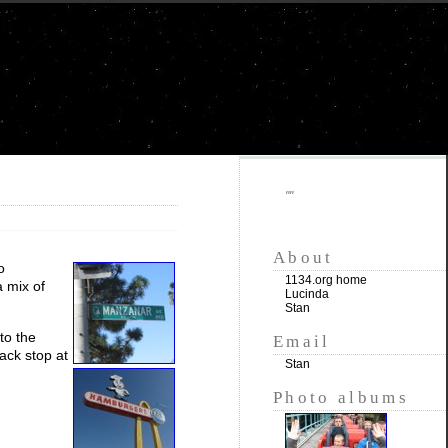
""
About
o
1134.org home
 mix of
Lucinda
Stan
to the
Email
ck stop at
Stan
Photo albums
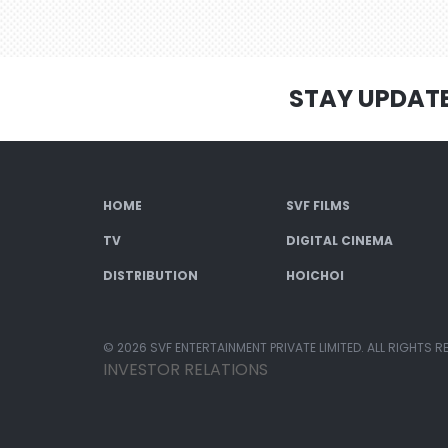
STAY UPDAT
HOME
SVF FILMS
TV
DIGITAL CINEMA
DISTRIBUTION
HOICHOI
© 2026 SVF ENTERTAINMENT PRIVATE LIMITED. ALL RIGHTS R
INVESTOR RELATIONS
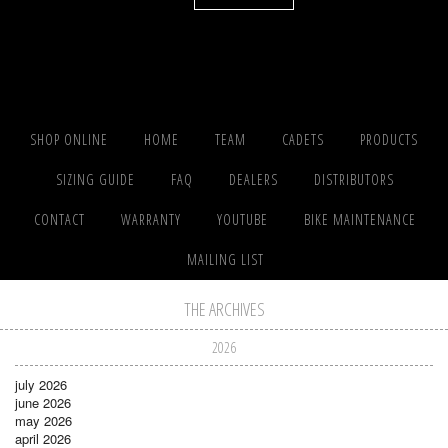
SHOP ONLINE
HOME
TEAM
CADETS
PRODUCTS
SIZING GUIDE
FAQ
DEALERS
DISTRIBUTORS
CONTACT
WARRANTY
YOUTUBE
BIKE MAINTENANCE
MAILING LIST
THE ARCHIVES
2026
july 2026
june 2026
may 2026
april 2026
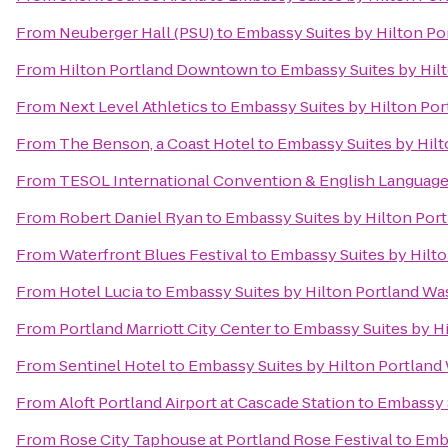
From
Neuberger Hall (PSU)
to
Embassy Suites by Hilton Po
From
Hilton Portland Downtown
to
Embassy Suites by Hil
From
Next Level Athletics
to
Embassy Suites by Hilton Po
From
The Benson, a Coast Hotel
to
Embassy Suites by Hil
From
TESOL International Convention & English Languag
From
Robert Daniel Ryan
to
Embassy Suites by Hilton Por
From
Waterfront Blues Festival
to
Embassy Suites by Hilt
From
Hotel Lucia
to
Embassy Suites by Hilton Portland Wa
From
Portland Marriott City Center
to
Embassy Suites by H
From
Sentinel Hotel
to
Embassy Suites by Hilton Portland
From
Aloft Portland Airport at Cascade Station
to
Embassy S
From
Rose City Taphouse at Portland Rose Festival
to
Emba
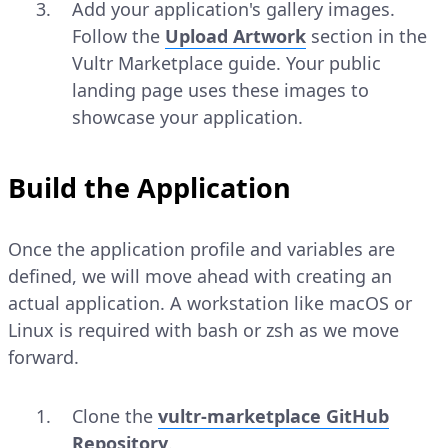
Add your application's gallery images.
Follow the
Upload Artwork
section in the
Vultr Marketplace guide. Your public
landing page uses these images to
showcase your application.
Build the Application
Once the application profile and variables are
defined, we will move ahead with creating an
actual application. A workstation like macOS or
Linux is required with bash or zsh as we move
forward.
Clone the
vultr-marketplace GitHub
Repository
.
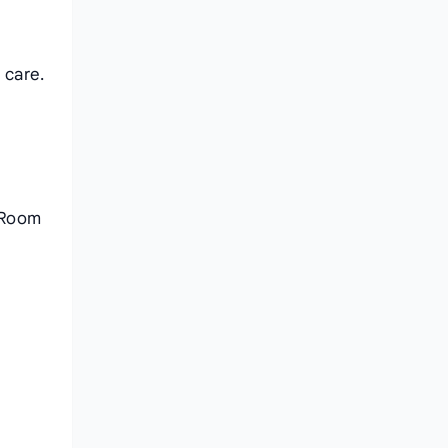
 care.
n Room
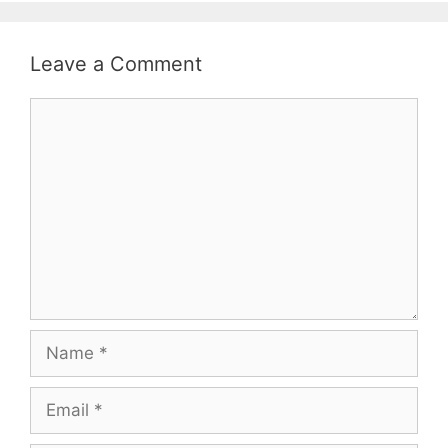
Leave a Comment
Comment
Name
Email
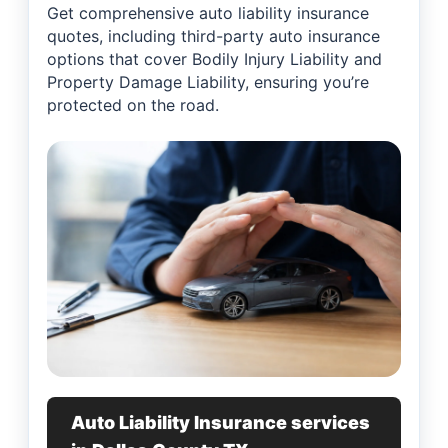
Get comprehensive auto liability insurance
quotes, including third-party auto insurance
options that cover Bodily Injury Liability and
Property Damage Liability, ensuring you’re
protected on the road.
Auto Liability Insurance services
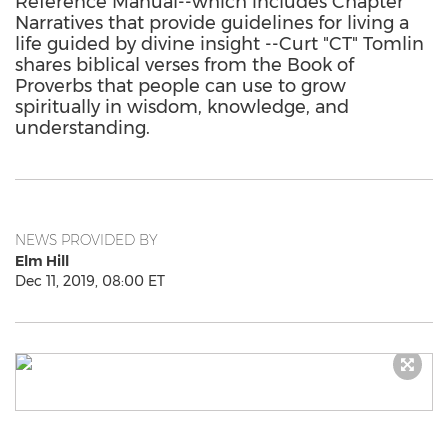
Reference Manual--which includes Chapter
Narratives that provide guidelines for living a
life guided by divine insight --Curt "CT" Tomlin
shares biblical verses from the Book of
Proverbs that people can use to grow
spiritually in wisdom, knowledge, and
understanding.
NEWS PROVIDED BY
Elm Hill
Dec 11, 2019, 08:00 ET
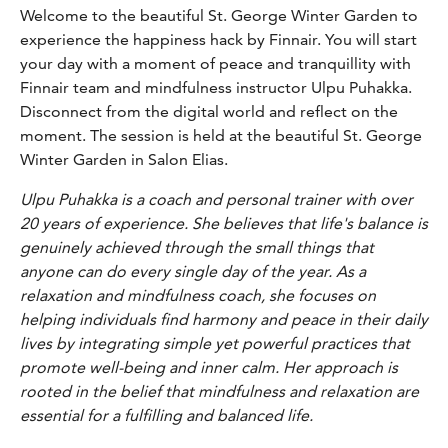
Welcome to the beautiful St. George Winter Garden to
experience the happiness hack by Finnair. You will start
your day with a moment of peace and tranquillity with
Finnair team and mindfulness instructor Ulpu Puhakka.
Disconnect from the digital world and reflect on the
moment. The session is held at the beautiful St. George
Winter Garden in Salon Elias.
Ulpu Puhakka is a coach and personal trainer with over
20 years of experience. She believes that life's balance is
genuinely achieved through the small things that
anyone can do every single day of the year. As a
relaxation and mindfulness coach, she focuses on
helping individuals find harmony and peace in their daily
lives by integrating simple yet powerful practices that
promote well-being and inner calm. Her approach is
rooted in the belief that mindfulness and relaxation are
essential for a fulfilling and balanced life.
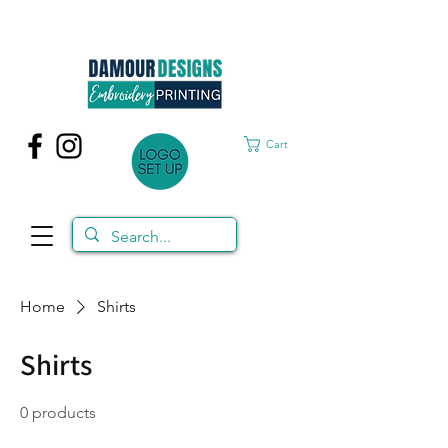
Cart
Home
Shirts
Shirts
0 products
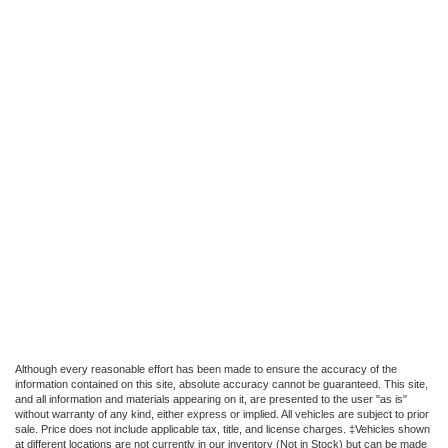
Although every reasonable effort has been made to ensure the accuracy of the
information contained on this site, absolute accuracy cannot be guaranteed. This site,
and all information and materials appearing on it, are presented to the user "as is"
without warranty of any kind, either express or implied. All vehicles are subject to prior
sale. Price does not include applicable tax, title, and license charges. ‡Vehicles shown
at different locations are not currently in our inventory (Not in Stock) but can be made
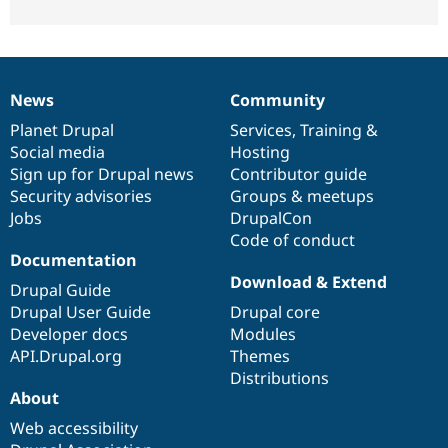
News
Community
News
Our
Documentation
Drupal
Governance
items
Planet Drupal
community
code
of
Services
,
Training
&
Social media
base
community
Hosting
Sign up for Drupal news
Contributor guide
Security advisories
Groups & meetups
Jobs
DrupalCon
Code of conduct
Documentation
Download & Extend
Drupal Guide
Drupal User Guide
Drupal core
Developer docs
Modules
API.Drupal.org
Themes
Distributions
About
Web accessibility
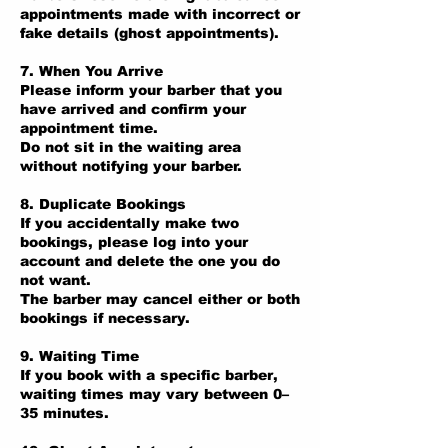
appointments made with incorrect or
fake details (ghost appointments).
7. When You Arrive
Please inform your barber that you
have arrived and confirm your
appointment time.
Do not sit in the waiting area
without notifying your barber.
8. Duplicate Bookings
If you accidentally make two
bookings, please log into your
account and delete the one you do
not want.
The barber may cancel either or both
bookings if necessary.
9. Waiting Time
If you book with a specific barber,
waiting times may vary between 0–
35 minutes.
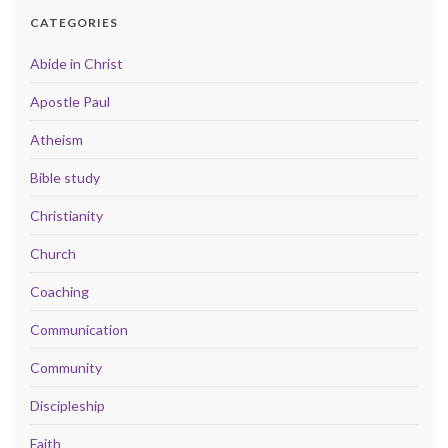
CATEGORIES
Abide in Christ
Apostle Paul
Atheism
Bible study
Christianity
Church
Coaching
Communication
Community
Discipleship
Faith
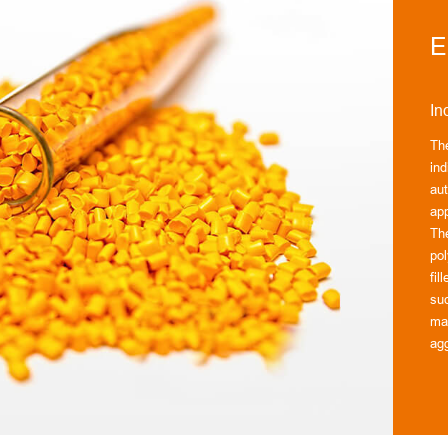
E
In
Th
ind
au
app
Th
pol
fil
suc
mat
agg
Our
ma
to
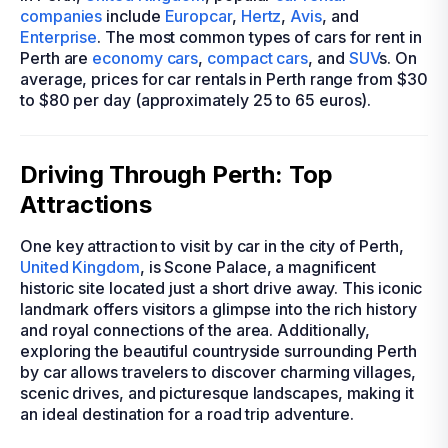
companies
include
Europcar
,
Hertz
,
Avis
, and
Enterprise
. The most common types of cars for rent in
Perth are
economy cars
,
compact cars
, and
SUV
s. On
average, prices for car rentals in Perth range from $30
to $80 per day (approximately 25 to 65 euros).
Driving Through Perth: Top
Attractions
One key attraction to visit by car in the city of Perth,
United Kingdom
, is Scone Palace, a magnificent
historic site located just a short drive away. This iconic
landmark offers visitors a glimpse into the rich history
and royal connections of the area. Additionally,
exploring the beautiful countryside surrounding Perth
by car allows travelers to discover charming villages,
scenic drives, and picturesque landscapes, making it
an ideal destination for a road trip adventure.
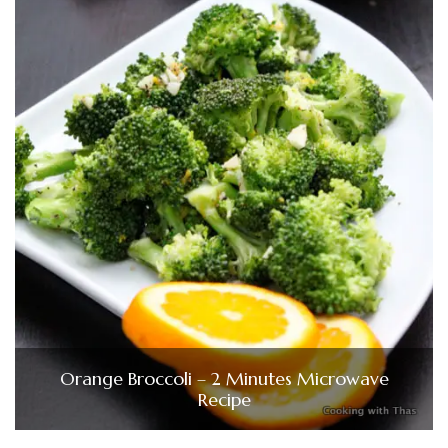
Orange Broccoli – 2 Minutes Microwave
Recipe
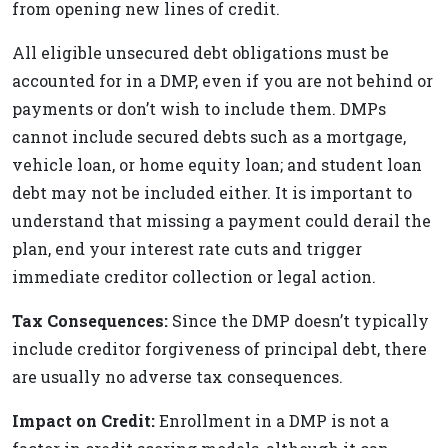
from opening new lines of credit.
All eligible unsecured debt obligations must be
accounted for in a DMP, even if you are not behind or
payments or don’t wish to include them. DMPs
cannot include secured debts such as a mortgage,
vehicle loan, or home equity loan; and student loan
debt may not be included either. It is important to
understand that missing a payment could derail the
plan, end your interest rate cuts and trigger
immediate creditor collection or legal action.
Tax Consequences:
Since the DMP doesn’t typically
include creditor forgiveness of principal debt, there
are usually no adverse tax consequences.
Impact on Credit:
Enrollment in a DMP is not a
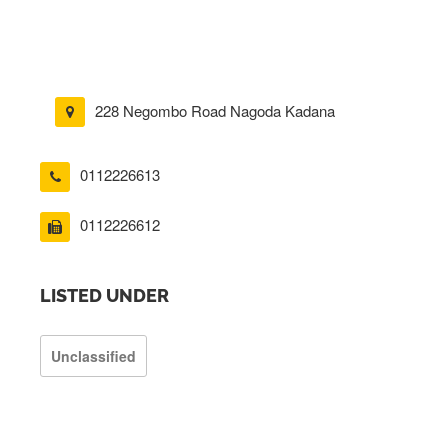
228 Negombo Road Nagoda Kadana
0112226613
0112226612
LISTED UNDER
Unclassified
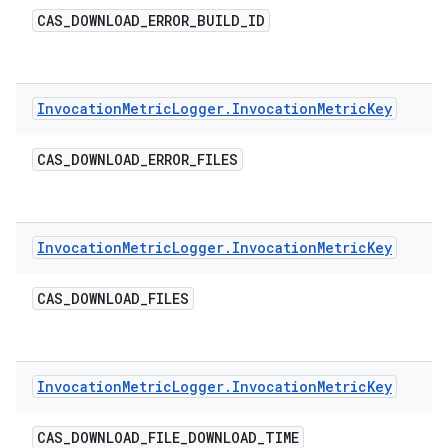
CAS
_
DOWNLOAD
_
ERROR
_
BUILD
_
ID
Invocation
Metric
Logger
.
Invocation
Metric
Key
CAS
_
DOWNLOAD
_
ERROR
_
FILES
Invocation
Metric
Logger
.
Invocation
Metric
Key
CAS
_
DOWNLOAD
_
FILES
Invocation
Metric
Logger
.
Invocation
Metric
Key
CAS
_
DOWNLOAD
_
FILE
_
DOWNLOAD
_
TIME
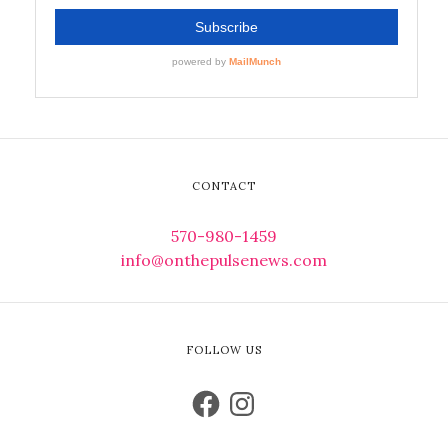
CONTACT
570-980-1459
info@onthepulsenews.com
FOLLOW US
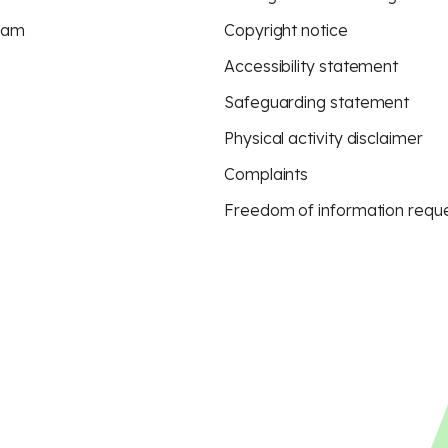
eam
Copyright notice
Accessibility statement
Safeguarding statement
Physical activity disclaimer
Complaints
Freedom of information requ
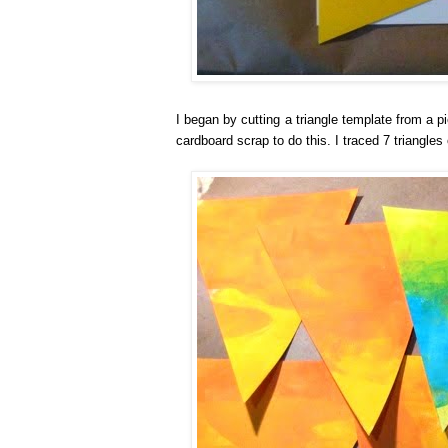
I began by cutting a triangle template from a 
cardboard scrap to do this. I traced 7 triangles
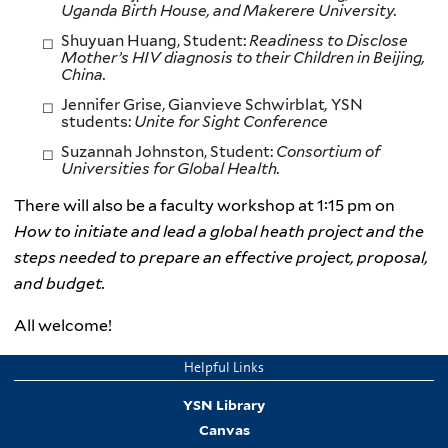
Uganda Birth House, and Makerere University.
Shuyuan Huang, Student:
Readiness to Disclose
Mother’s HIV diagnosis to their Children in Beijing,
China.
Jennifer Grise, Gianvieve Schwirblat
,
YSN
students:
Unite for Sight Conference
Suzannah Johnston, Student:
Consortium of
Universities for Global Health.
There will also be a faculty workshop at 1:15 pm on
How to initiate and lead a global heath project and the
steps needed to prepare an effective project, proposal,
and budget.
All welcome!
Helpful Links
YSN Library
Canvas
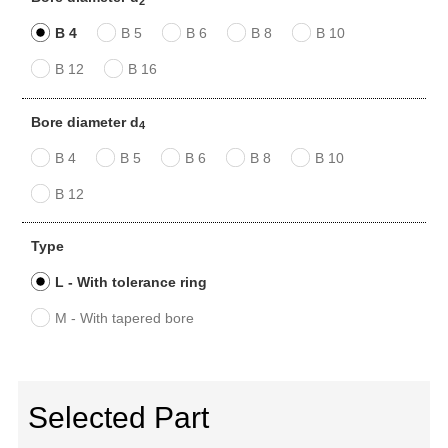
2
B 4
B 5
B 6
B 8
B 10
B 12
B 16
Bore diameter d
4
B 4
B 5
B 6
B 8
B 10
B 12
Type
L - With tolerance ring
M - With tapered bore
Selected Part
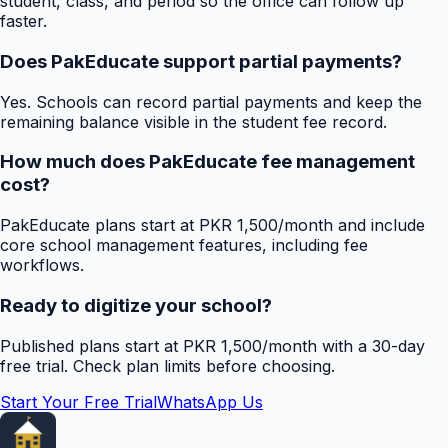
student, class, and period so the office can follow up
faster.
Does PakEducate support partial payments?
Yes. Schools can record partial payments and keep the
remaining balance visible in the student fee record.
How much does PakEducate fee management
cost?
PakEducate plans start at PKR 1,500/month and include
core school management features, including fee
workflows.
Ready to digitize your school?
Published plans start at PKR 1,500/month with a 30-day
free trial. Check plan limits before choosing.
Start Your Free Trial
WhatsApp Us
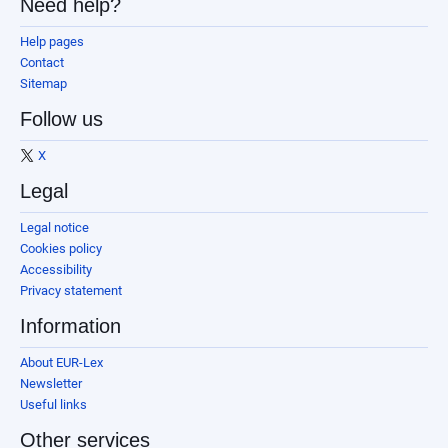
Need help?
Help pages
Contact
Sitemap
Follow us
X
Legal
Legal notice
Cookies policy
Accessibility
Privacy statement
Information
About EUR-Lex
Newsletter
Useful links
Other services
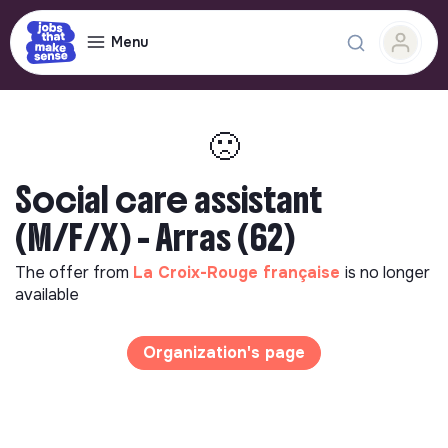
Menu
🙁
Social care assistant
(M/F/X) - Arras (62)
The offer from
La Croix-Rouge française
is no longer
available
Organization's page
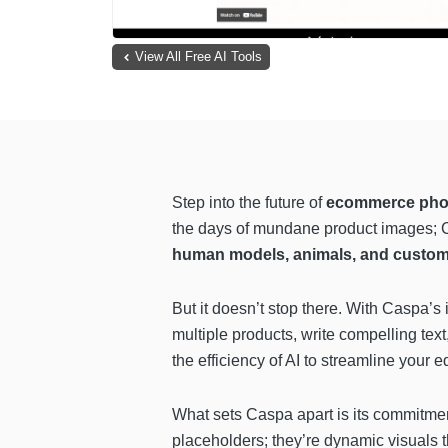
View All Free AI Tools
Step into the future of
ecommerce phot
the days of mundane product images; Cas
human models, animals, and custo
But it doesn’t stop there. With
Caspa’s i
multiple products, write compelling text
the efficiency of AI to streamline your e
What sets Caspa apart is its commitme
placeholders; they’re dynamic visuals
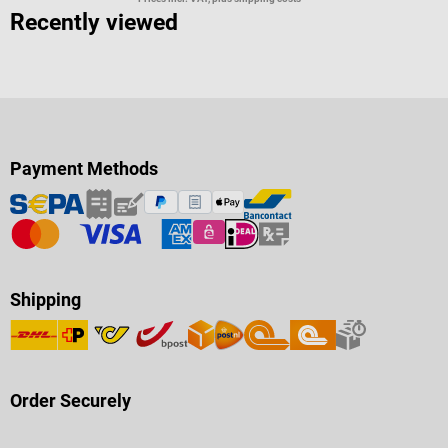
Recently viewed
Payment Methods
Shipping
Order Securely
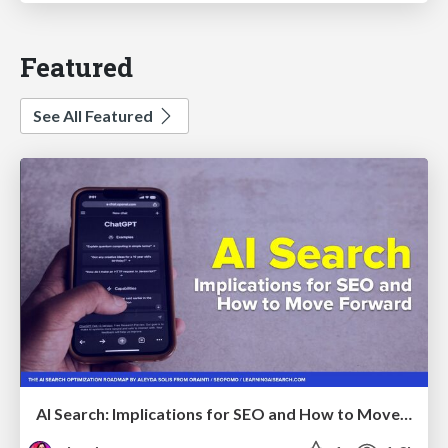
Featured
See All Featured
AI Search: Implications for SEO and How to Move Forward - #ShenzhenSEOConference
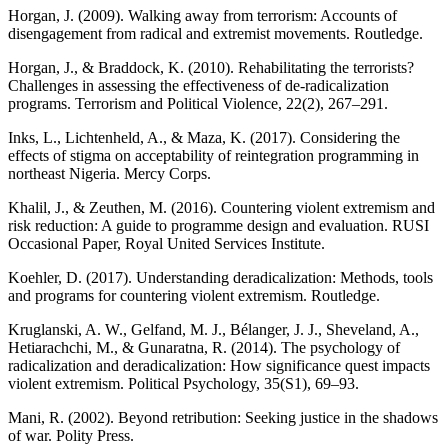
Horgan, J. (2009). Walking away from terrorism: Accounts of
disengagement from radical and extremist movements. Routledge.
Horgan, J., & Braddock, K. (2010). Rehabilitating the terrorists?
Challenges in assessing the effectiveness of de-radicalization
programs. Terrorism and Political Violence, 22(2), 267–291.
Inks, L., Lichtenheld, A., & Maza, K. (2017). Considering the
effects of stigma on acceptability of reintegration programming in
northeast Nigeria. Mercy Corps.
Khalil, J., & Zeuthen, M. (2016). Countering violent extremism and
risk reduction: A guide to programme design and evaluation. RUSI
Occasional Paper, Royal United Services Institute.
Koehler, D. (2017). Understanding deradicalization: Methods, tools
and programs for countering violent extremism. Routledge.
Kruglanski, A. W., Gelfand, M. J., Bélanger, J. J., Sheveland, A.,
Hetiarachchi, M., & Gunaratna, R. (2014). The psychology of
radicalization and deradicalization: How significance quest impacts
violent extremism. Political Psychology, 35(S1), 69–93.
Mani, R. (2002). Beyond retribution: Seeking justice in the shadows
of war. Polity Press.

■ ■ ■ ■ ■ ■ ■

[Exercise aim]
State how many lines above contain the word "barber", and nothing more.

[Output of the exercise]
4